Some aspects of the failure of communication between the foundation and the charity assessment service are baffling. For example, the watchdog group said it could not obtain an audited financial statement from the foundation, even though the charity is required to file such a report with regulators in several states. “I can’t imagine why that isn’t available,” a Philadelphia attorney who writes a newsletter for nonprofit groups, Donald Kramer, said.
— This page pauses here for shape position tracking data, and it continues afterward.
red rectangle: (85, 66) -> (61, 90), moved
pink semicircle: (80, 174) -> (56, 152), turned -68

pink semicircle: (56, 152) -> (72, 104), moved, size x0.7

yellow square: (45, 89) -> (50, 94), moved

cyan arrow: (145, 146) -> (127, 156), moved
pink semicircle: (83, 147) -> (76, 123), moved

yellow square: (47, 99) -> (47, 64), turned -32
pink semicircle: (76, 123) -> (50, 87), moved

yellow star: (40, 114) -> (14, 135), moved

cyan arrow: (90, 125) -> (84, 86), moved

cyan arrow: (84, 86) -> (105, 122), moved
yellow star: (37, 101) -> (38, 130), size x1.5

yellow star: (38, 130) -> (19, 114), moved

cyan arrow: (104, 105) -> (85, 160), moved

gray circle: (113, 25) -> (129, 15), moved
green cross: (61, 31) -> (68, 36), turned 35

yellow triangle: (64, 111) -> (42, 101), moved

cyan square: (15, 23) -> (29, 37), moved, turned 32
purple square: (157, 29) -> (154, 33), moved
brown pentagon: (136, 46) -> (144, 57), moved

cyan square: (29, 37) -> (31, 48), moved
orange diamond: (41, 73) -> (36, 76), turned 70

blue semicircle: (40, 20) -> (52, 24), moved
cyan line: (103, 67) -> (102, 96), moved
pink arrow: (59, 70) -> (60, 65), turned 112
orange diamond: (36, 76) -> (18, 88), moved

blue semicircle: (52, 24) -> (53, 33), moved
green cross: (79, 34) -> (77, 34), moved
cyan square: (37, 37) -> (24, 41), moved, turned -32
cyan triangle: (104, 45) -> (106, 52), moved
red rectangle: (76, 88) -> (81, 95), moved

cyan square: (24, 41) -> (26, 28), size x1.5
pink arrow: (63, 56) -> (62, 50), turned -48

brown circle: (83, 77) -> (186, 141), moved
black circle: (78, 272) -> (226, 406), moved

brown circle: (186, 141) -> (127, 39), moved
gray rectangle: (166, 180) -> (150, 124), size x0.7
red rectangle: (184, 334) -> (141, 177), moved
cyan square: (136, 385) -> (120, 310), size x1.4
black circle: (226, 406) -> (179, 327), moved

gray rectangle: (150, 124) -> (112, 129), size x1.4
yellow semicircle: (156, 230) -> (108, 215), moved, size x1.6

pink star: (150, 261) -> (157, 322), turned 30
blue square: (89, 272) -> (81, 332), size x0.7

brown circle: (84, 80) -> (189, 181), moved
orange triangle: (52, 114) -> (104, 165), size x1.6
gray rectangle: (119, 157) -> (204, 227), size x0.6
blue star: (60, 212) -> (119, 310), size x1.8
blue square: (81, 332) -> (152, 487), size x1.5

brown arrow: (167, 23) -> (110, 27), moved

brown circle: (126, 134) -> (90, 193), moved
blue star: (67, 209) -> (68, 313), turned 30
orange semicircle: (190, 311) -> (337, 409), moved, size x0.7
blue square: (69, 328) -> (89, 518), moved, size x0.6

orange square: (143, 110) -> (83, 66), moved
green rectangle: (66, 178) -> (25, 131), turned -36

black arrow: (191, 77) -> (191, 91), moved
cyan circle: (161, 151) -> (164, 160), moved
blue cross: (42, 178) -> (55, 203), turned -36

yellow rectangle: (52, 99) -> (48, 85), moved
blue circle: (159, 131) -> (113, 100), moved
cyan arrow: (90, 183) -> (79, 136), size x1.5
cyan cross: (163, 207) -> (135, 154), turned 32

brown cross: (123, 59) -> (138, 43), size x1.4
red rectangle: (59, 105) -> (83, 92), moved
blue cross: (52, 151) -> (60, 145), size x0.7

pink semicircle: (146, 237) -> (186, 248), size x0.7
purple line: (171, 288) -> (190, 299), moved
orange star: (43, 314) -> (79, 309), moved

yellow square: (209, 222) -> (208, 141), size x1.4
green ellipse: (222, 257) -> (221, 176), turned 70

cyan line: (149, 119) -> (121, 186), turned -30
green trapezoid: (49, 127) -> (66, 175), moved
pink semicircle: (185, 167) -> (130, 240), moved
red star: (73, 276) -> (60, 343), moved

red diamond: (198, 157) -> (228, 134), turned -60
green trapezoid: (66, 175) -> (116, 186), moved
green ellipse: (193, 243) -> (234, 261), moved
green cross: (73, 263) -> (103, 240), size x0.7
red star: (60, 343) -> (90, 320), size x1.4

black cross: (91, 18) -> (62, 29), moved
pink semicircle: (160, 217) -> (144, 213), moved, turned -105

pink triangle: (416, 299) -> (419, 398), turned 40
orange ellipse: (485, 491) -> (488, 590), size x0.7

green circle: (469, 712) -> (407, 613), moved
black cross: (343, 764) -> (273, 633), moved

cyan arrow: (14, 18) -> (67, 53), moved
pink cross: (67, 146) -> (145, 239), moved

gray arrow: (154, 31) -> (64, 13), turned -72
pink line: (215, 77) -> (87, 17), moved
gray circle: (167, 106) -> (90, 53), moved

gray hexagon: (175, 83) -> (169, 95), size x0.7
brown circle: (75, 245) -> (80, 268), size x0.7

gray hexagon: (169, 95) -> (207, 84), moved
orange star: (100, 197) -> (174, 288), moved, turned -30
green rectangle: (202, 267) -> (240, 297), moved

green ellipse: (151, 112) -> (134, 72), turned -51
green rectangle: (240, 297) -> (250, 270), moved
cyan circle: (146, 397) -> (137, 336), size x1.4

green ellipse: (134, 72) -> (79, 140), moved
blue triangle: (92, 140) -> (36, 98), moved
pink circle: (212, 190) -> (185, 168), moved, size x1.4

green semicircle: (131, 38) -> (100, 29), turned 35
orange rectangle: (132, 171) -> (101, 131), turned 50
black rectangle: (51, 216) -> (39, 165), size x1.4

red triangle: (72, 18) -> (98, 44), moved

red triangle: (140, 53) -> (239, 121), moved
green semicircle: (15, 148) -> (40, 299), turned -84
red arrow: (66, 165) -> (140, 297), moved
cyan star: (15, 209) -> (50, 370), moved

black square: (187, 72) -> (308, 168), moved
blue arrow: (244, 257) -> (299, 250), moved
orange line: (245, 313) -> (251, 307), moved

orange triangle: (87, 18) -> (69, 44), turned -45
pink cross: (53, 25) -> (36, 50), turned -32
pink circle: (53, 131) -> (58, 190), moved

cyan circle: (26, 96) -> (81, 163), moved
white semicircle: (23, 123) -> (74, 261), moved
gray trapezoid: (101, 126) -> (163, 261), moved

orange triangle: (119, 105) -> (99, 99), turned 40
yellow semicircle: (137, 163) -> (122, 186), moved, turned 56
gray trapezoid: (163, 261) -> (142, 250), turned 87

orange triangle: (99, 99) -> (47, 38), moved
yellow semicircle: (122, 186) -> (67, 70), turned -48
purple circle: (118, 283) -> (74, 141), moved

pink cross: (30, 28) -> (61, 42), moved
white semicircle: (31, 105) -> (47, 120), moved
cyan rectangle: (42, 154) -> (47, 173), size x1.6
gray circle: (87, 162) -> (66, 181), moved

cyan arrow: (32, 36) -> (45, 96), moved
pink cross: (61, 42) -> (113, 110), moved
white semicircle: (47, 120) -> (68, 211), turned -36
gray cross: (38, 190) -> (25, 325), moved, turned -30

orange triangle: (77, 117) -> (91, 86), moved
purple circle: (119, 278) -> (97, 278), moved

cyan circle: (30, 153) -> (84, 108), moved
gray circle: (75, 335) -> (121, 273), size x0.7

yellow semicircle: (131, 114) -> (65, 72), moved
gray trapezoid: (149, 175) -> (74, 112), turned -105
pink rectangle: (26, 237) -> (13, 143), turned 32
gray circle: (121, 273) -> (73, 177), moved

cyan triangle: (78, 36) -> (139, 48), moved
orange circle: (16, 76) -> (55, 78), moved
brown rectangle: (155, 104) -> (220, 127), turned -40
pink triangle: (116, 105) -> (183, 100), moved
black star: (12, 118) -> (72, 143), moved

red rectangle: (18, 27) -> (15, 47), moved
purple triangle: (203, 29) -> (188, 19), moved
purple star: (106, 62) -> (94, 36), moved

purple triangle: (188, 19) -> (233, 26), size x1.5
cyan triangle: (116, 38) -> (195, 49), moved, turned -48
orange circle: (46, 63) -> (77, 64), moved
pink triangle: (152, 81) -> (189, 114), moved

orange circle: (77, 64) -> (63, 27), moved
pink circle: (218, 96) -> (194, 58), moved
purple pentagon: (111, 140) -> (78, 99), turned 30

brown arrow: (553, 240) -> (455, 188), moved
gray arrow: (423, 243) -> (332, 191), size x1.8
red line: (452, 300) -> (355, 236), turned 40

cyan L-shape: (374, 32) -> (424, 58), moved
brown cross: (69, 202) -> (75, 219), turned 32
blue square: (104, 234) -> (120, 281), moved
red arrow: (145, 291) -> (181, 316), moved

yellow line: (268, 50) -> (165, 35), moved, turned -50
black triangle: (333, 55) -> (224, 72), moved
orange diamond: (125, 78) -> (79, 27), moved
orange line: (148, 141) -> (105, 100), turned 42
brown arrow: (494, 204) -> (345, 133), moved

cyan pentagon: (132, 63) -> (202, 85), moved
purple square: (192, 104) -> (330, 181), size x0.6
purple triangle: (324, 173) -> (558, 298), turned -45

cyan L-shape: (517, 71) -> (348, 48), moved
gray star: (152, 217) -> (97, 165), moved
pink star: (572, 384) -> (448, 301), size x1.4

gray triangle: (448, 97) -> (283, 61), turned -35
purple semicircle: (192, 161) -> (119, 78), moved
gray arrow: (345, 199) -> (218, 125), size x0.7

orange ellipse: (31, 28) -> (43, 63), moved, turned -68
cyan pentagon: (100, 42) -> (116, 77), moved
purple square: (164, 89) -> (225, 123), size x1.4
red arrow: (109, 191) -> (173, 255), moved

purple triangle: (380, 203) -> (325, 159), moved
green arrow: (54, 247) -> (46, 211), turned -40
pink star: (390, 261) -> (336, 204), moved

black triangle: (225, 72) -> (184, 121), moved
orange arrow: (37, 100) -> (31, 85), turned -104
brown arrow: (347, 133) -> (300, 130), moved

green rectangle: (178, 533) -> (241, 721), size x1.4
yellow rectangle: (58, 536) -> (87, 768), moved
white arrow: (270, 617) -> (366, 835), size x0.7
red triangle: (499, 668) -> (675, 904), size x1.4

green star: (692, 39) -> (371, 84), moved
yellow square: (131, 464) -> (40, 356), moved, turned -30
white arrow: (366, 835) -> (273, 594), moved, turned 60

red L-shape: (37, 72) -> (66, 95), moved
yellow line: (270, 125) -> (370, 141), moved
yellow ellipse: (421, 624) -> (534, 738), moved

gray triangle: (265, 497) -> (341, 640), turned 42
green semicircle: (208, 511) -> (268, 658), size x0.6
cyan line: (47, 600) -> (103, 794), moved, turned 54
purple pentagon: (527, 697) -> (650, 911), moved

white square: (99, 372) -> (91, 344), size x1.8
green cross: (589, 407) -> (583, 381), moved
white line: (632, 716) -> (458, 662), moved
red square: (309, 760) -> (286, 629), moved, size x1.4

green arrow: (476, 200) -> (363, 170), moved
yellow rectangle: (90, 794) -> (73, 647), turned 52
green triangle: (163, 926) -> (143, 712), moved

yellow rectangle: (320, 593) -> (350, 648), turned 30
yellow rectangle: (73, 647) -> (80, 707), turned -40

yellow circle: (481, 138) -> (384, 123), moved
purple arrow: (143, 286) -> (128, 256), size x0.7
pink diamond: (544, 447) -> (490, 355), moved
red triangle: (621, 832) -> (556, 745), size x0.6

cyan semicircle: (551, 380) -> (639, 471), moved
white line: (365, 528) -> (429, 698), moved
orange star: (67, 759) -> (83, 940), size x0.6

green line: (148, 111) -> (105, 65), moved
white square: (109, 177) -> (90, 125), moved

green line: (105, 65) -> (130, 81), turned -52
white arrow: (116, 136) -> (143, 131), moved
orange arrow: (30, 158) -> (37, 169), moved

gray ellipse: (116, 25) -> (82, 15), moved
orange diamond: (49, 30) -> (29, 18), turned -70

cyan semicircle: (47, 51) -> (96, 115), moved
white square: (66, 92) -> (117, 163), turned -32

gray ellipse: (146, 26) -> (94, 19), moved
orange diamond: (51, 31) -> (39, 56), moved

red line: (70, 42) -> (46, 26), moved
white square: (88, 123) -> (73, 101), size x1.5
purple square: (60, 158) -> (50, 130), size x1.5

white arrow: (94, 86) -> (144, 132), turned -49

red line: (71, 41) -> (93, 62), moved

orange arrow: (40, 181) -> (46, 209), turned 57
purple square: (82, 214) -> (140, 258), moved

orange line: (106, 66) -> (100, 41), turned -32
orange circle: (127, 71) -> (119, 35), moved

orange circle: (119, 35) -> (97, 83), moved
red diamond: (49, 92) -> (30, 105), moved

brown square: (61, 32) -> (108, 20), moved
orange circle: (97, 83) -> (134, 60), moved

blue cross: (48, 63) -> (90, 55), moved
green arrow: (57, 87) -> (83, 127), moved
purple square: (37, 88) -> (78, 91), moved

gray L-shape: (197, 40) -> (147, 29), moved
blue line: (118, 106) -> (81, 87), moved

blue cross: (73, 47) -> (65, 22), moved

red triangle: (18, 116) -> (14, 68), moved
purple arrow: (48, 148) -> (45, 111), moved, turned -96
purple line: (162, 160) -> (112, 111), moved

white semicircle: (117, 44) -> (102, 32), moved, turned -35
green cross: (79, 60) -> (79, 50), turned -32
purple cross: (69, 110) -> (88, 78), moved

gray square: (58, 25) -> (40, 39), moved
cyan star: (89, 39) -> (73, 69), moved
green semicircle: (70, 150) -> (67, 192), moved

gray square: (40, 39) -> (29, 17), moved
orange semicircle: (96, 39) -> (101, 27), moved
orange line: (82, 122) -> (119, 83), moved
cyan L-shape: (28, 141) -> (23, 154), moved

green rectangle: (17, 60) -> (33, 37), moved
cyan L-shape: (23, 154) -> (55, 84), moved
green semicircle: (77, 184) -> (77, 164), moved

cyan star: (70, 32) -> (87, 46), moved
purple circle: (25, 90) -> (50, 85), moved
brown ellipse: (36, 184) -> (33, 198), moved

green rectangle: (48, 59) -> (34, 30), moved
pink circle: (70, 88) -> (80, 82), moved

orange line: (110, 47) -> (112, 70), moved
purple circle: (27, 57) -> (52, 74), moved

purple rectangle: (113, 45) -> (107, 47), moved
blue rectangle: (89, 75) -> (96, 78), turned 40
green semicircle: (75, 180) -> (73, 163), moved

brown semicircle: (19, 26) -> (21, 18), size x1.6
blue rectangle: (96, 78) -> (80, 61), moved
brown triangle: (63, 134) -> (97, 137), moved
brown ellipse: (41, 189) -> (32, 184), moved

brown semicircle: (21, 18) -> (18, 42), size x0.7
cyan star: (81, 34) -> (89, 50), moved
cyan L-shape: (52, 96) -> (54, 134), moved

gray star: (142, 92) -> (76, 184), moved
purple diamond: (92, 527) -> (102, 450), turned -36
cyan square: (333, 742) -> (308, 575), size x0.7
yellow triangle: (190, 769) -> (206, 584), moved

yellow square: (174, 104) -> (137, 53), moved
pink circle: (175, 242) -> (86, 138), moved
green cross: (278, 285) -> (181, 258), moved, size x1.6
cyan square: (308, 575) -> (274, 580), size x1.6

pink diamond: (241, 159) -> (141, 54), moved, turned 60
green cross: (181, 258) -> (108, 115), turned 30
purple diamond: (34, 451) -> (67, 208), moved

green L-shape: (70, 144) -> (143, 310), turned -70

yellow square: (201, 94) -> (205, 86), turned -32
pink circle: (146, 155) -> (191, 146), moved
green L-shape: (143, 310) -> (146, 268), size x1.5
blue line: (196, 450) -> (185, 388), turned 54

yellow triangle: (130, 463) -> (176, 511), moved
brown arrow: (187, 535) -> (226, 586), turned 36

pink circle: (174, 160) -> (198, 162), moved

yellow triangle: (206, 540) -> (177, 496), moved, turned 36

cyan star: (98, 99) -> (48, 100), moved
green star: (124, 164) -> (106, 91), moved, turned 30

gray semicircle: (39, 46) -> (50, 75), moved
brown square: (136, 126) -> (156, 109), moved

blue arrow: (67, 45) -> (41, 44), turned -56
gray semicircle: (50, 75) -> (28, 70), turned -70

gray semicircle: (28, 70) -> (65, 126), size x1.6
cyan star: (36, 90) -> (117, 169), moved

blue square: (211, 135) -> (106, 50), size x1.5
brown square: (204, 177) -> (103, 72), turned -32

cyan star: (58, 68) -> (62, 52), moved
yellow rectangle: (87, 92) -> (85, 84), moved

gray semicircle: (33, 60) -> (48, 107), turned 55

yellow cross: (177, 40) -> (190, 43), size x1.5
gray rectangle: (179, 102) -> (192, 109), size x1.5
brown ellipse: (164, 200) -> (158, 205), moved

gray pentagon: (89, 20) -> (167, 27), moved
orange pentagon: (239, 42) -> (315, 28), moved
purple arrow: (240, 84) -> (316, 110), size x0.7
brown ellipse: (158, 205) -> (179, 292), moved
Mr. Kramer called the standards established by the Wise Giving Alliance “one-size-fits-all rules” that might not be suitable for every group. “It’s not an illegitimate approach. It’s not the only approach,” he said.
The attorney added that the standards themselves don’t guarantee that a charity will be well run. “It’s wonderful to have a policy to review your chief executive,” he said. “The question is: Do you do it?”
Mr. Weiner said the charity review service, which maintains a Web site at www.give.org, has examined about 500 charities that fund-raise nationally. None of the foundations that support other presidential libraries has been reviewed, but some organizations with presidential ties have been.
A charity associated with President Carter, the Carter Center, did not meet five of 16 applicable standards, according to the bureau. A substance abuse treatment center founded by the wife of President Ford, the Betty Ford Center, missed four of 19 standards, the bureau found.
Mr. Weiner said the scrutiny given to Mr. Clinton’s foundation is not the result of political bias. “We’re a nonpartisan organization. We have absolutely no interest one way or the other,” he said.
Among the charities found to be in full compliance with the bureau’s standards were the American Cancer Society, Catholic Charities, Habitat for Humanity, the Jewish National Fund, Mothers Against Drunk Driving, and Oxfam America. Some charities, including Islamic Relief and the National Organization for Women Foundation, are reported to have refused to respond to all of the bureau’s inquiries.